I ran the sample script and I was able to reproduce the problem. I had to modify the script so the pipeline can run indefinitely. Here are the changes I made:

  1. Replaced filesrc with multifilesrc.
  2. I used a video that does not have a defined “Media length” to allow multifilesrc to loop the video forever. This is the video (1.2 MB) I used.
  3. Replaced nveglglessink with fakesink, since our devices do not have a display.

Here’s the memory consumption with additional display_meta objects :

I also ran the code without creating display_meta objects. I removed the following line: osdsinkpad.add_probe(Gst.PadProbeType.BUFFER, osd_sink_pad_buffer_probe, 0)

Here’s the memory consumption without display_meta objects.

We can clearly see in the images that there’s a memory leak in the first approach and that there’s none in the second one.

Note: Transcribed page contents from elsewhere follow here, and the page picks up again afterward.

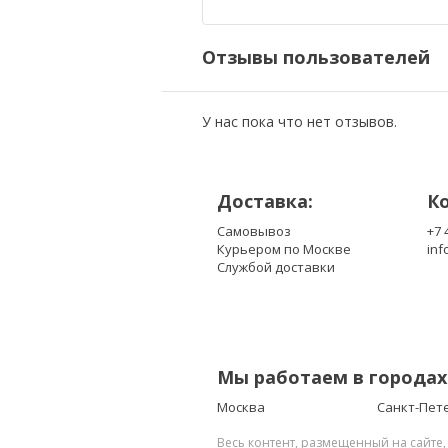
RD859
TD349
Отзывы пользователей
UD265
У нас пока что нет отзывов.
Доставка:
К
Самовывоз
+7 
Курьером по Москве
inf
Службой доставки
Мы работаем в городах
Москва
Санкт-Пет
Весь контент, размещенный на сайте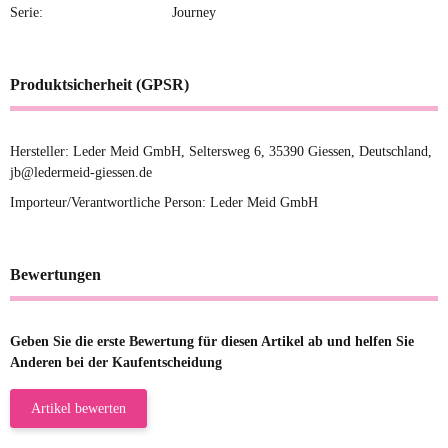
Serie:
Journey
Produktsicherheit (GPSR)
Hersteller: Leder Meid GmbH, Seltersweg 6, 35390 Giessen, Deutschland,
jb@ledermeid-giessen.de
Importeur/Verantwortliche Person: Leder Meid GmbH
Bewertungen
Geben Sie die erste Bewertung für diesen Artikel ab und helfen Sie
Anderen bei der Kaufentscheidung
Artikel bewerten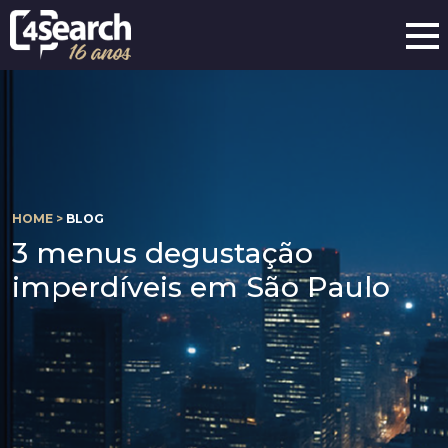
HOME >
BLOG
3 menus degustação
imperdíveis em São Paulo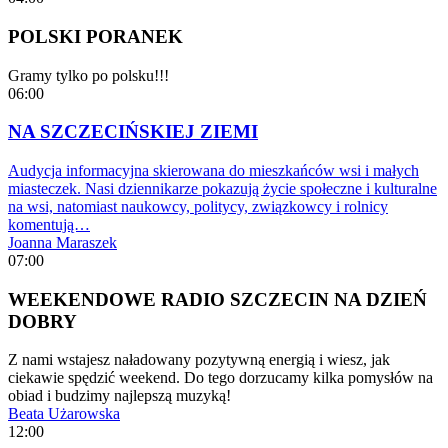
POLSKI PORANEK
Gramy tylko po polsku!!!
06:00
NA SZCZECIŃSKIEJ ZIEMI
Audycja informacyjna skierowana do mieszkańców wsi i małych
miasteczek. Nasi dziennikarze pokazują życie społeczne i kulturalne
na wsi, natomiast naukowcy, politycy, związkowcy i rolnicy
komentują…
Joanna Maraszek
07:00
WEEKENDOWE RADIO SZCZECIN NA DZIEŃ
DOBRY
Z nami wstajesz naładowany pozytywną energią i wiesz, jak
ciekawie spędzić weekend. Do tego dorzucamy kilka pomysłów na
obiad i budzimy najlepszą muzyką!
Beata Użarowska
12:00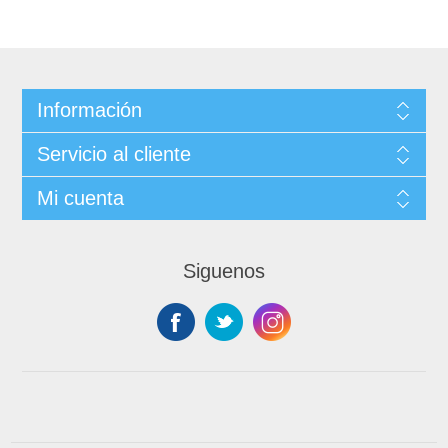
Información
Servicio al cliente
Mi cuenta
Siguenos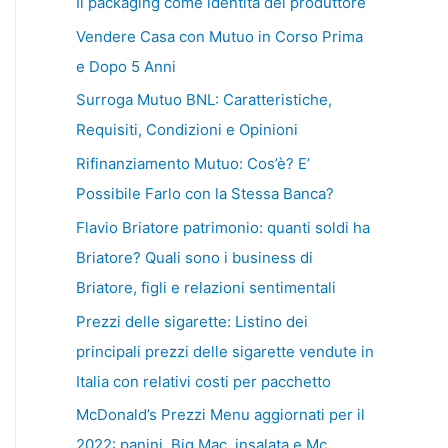
Il packaging come identità del produttore
Vendere Casa con Mutuo in Corso Prima
e Dopo 5 Anni
Surroga Mutuo BNL: Caratteristiche,
Requisiti, Condizioni e Opinioni
Rifinanziamento Mutuo: Cos’è? E’
Possibile Farlo con la Stessa Banca?
Flavio Briatore patrimonio: quanti soldi ha
Briatore? Quali sono i business di
Briatore, figli e relazioni sentimentali
Prezzi delle sigarette: Listino dei
principali prezzi delle sigarette vendute in
Italia con relativi costi per pacchetto
McDonald’s Prezzi Menu aggiornati per il
2022: panini, Big Mac, insalata e Mc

I replaced nveglglessink with fakesink, used ffmpeg to combine 10 sample_720p.h264 to a long video sample_720p_x10.h264, after testing again I did not see obvious memory leak,from the log, VmRSS kept 1018.4531 MiB for a log time, if there is memory leak, this value will continue to go up. here is the code and report. (9.8 KB)
log.txt (28.5 KB)

here is my memory leak test script, DeepStream SDK FAQ - #14 by mchi, btw, how did you monitor memory leak?

I looked at your logs and it looks like you only ran the code for for a little over 2 mins. In order to see the memory leak I had to run it for hours (see the pictures I have sent so far). Please run the code for at least 3 hours to see the memory trend. Also switch to multifilesrc and use the video uploaded before to run the pipeline indefinitely.

I used the memory-profiler library to profile the memory consumption

This is the command I used to run the code:
mprof run --include-children --multiprocess --output mem_leak_sample4.dat python3 h264.h264

please share your modified and configuration file, thanks!

There is no update from you for a period, assuming this is not an issue any more.
Hence we are closing this topic. If need further support, please open a new one.

This topic was automatically closed 14 days after the last reply. New replies are no longer allowed.